Wojda’s election has been welcomed by a number of voices within the church. However, a leading Catholic commentator has called him “one of the worst possible choices” and argued that Wojda has himself shown negligence in dealing with sex abuse in the church.

On Friday morning, the KEP announced that the 67-year-old Wojda had been chosen as its new president in a secret vote by Poland’s 94 diocesan and auxiliary bishops. He will serve a five-year term in office with Józef Kupny, the archbishop of Wrocław, elected as his deputy.

They replace Gądecki and his deputy, Marek Jędraszewski, who had both served two five-year terms, the maximum permitted. During their decade in office, the pair were seen to have moved the church more closely in line with the conservative Law and Justice (PiS) party that ruled Poland from 2015 to 2023.

Wojda became archbishop of Gdańsk in 2021, replacing Sławoj Leszek Głódź, who had left amid accusations of failing to take action against priests accused of sex abuse, as well as of bullying subordinates and living a lavish lifestyle at the church’s expense. Głódź was disciplined by the Vatican in 2021.

At the time of writing, Wojda had not yet commented on his election nor his plans for his tenure.

The selection of Wojda was criticised by a prominent Catholic commentator and journalist, Tomasz Terlikowski, who has been highly critical of the church hierarchy in recent years, especially over its response to revelations of child sex abuse by clergy.

He told news website Wirtualna Polska that Wojda was “one of the worst possible choices”. He is “a classic hierarch without any qualities, a compromise candidate who is supposed to please everyone and does not present a clear line,” added Terlikowski, speaking to broadcaster RMF.

The journalist also said that his sources tell him that Wojda “does not handle sex abuse cases properly” and indeed that Gdańsk “is one of the most problematic dioceses in this matter”.

“An archbishop who helps perpetrators, not victims, has become the new chairman of the KEP,” tweeted Terlikowski, saying that the decision shows “what the episcopate thinks about victims and the protection of minors”.

Szymon Piegza, a journalist at news website Onet whose work has focused on the church, like Terlikowski believes that Wojda is a compromise candidate who will continue Gądecki’s approach of trying to balance the different factions within the Polish church.

Piotr Sikora, writing for liberal Catholic weekly Tygodnik Powszechny, wrote that the selection of a low-profile figure like Wojda “will probably result in further marginalisation of the importance of the episcopate”.

Many commentators have also noted that Wojda has been outspoken in his anti-LGBT rhetoric. In 2020, while archbishop of Białystok, he expressed opposition to the city’s first ever pride march, saying that Poland “reeks of the sin of homosexuality”.

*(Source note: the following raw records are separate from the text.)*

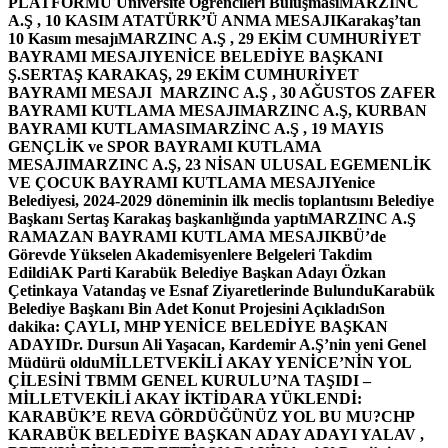
PLATFORMU Üniversite Öğrencileri Buluşması
MARZINC
A.Ş , 10 KASIM ATATÜRK’Ü ANMA MESAJI
Karakaş’tan
10 Kasım mesajı
MARZINC A.Ş , 29 EKİM CUMHURİYET
BAYRAMI MESAJI
YENİCE BELEDİYE BAŞKANI
Ş.SERTAŞ KARAKAŞ, 29 EKİM CUMHURİYET
BAYRAMI MESAJI
MARZINC A.Ş , 30 AĞUSTOS ZAFER
BAYRAMI KUTLAMA MESAJI
MARZINC A.Ş, KURBAN
BAYRAMI KUTLAMASI
MARZİNC A.Ş , 19 MAYIS
GENÇLİK ve SPOR BAYRAMI KUTLAMA
MESAJI
MARZINC A.Ş, 23 NİSAN ULUSAL EGEMENLİK
VE ÇOCUK BAYRAMI KUTLAMA MESAJI
Yenice
Belediyesi, 2024-2029 döneminin ilk meclis toplantısını Belediye
Başkanı Sertaş Karakaş başkanlığında yaptı
MARZINC A.Ş
RAMAZAN BAYRAMI KUTLAMA MESAJI
KBÜ’de
Görevde Yükselen Akademisyenlere Belgeleri Takdim
Edildi
AK Parti Karabük Belediye Başkan Adayı Özkan
Çetinkaya Vatandaş ve Esnaf Ziyaretlerinde Bulundu
Karabük
Belediye Başkanı Bin Adet Konut Projesini Açıkladı
Son
dakika: ÇAYLI, MHP YENİCE BELEDİYE BAŞKAN
ADAYI
Dr. Dursun Ali Yaşacan, Kardemir A.Ş’nin yeni Genel
Müdürü oldu
MİLLETVEKİLİ AKAY YENİCE’NİN YOL
ÇİLESİNİ TBMM GENEL KURULU’NA TAŞIDI –
MİLLETVEKİLİ AKAY İKTİDARA YÜKLENDİ:
KARABÜK’E REVA GÖRDÜĞÜNÜZ YOL BU MU?
CHP
KARABÜK BELEDİYE BAŞKAN ADAY ADAYI YALAV ,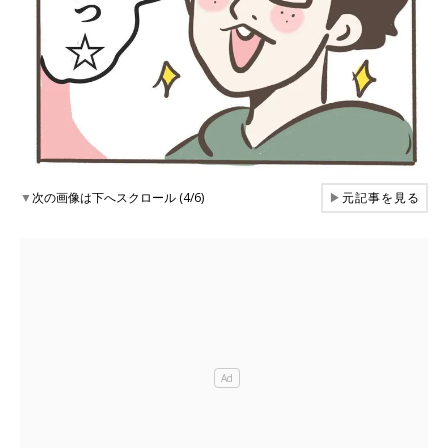
▼
次の画像は下へスクロール (4/6)
▶
元記事を見る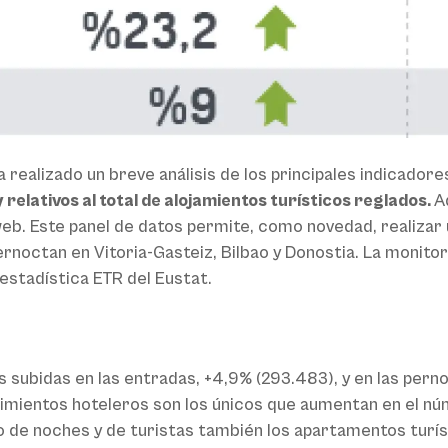
 realizado un breve análisis de los principales indicador
 relativos al total de alojamientos turísticos reglados.
A
eb. Este panel de datos permite, como novedad, realizar
ernoctan en Vitoria-Gasteiz, Bilbao y Donostia. La monito
estadística ETR del Eustat.
subidas en las entradas, +4,9% (293.483), y en las pern
imientos hoteleros son los únicos que aumentan en el núm
o de noches y de turistas también los apartamentos turís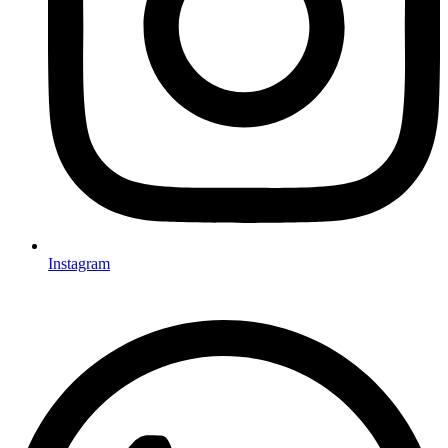
Instagram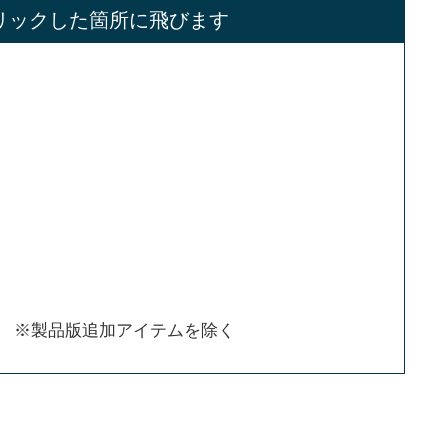
リックした箇所に飛びます
 ※製品版追加アイテムを除く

He encouraged people to sign petitions calling for the march to be banned. It eventually went ahead, but was violently attacked by nationalist protesters. Wojda condemned those attacks.

Voices within the church today welcomed Wojda’s appointment. Henryk Zieliński, a priest and editor of Catholic weekly Idziemy, said he was “very happy” with the choice and that Wojda has a “vision that the church in Poland needs right now”.

He is a man who can “meet the challenges of modern times” by combining “a conservative attitude when it comes to…remaining faithful to the Gospel” but with “dynamism in preaching this Gospel”, Zieliński told news website wPolityce.

Mirosław Kalinowski, a priest and rector of the Catholic University of Lublin (KUL), also welcomed Wojda’s appointment but warned that he faces “enormous challenges” that “require decisive strategic action, far-sightedness, but also prudence, responsibility and fidelity to the Gospel”.